Raspberry jam is such a great topping to add to anything from peanut butter and jelly sandwiches, toast, oatmeal, yogurt, crepes, you name it! Unfortunately, most jams that you find at the store are full of sugar, preservatives, or high fructose corn syrup. The good news is that making your own at home is super easy! Below, I’ll show you how to make your own delicious homemade raspberry chia jam with just three ingredients.
What you need:
All that you will need for this recipe are frozen raspberries, agave, and chia seeds. You can also choose to add vanilla, which I do, but that’s optional.
Making your homemade raspberry chia jam:
In a pan over medium heat, add the raspberries, agave, and vanilla. Use a fork to break apart the raspberries until you don’t have any chunks left.
Cook for about 5 minutes and remove from heat.
After you have removed the mixture from the heat, add in the chia seeds and mix everything well.
Let your raspberry chia jam cool off and you’re done. Store the jam in the fridge for 5-7 days.
That’s it! It really is that easy. This jam tastes so delicious and I love adding it to anything, especially peanut butter toast.
Although raspberries is the only fruit I have tried making this chia jam with, I would love to try it with other fruit! I think that blackberries, strawberries, or blueberries would all be good candidates.

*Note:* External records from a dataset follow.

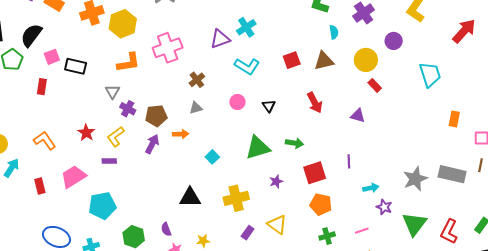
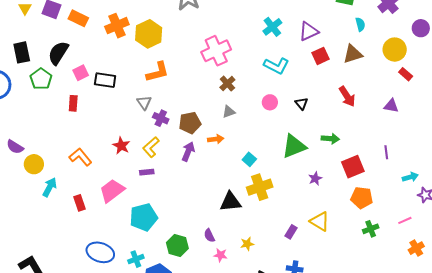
purple triangle: (220, 39) -> (309, 31), moved
pink cross: (168, 48) -> (216, 51), moved
yellow cross: (236, 198) -> (260, 187), moved

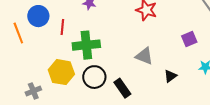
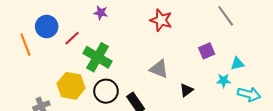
red line: (62, 27) -> (72, 38), turned 42
green cross: (86, 45) -> (97, 57), turned 36

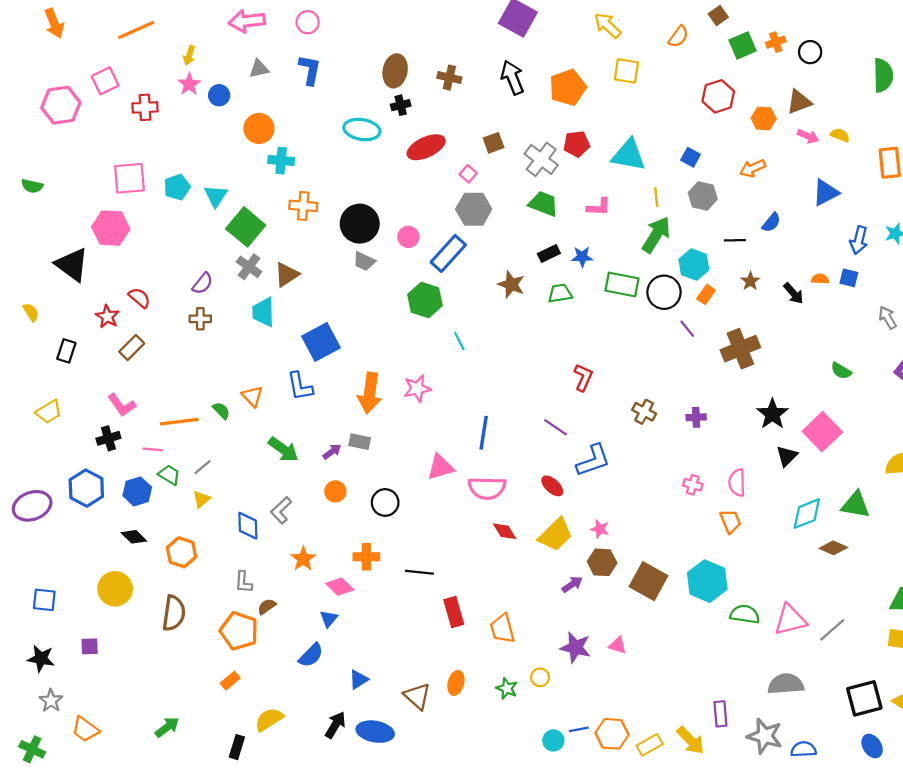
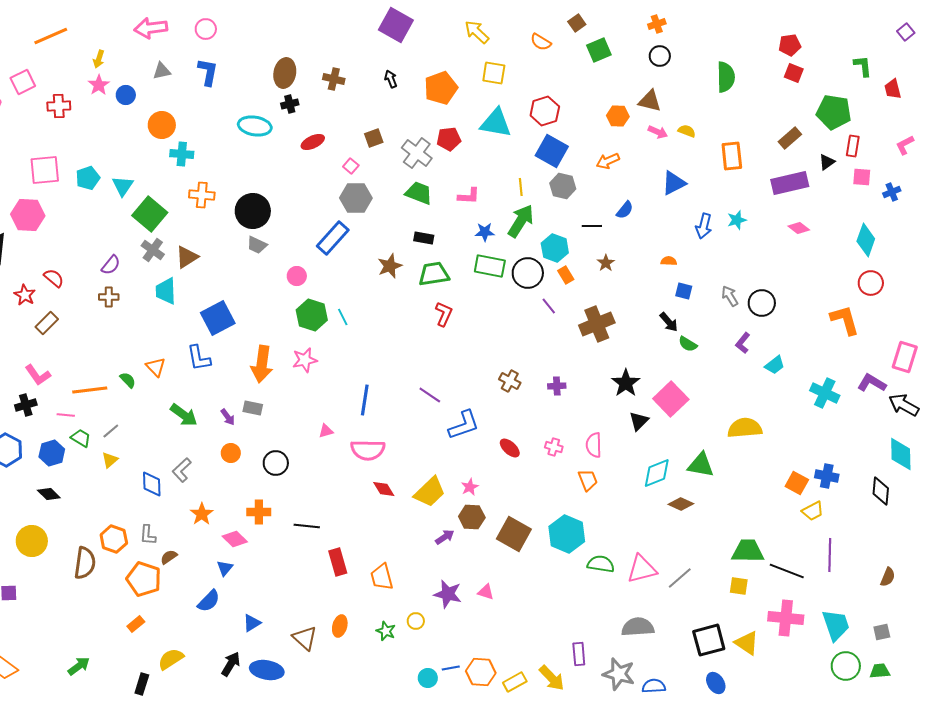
orange semicircle: (678, 37) -> (541, 42), turned 85
orange cross: (776, 42) -> (657, 24), moved
black arrow: (512, 78) -> (391, 79), size x0.6
red hexagon: (718, 96) -> (545, 111), moved
brown triangle: (799, 102) -> (650, 101), turned 35
red ellipse: (426, 147) -> (313, 142), size x0.7
cyan triangle: (629, 155) -> (496, 123), moved
blue square: (691, 157) -> (552, 151), size x1.8
pink circle: (408, 237) -> (297, 276), moved
black rectangle: (549, 253) -> (424, 238), turned 36
blue star: (582, 257) -> (485, 232), moved
blue square: (849, 278) -> (684, 291), moved
brown star: (511, 284) -> (390, 266), turned 30
green trapezoid: (560, 293) -> (434, 274), size x1.4
black arrow: (794, 293) -> (669, 322), moved
orange rectangle: (706, 294) -> (566, 275), turned -66
green hexagon: (425, 300) -> (312, 315), moved
red L-shape: (583, 377) -> (444, 314), moved
purple arrow: (332, 452) -> (228, 417), turned 90
pink triangle: (440, 467) -> (326, 431), size x0.6
red ellipse: (552, 486) -> (510, 448), moved
pink star: (600, 529) -> (470, 487), turned 30
orange hexagon: (181, 552) -> (114, 539), moved

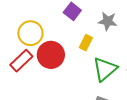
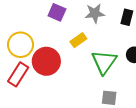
yellow rectangle: (86, 43) -> (78, 40), turned 42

Please let me know if you try this recipe with raspberries, or any other fruit 🙂
If you are looking for something to add your homemade raspberry chia jam to, try making these peanut butter and jelly sandwich cookies!
3 Ingredient Raspberry Chia Jam
- 1 1/2 cups frozen raspberries
- 1 tbsp agave
- 1/2 tsp vanilla optional
- 1 1/2 tbsp chia seeds
- In a pan over medium heat, add the raspberries, agave, and vanilla.
- Use a fork to break apart the raspberries until you don’t have any chunks left.
- Cook for about 5 minutes.
- Remove from heat.
- After you have removed the mixture from the heat, add in the chia seeds.
- Let your raspberry chia jam cool off and you’re done.
- Store the jam in the fridge for 5-7 days.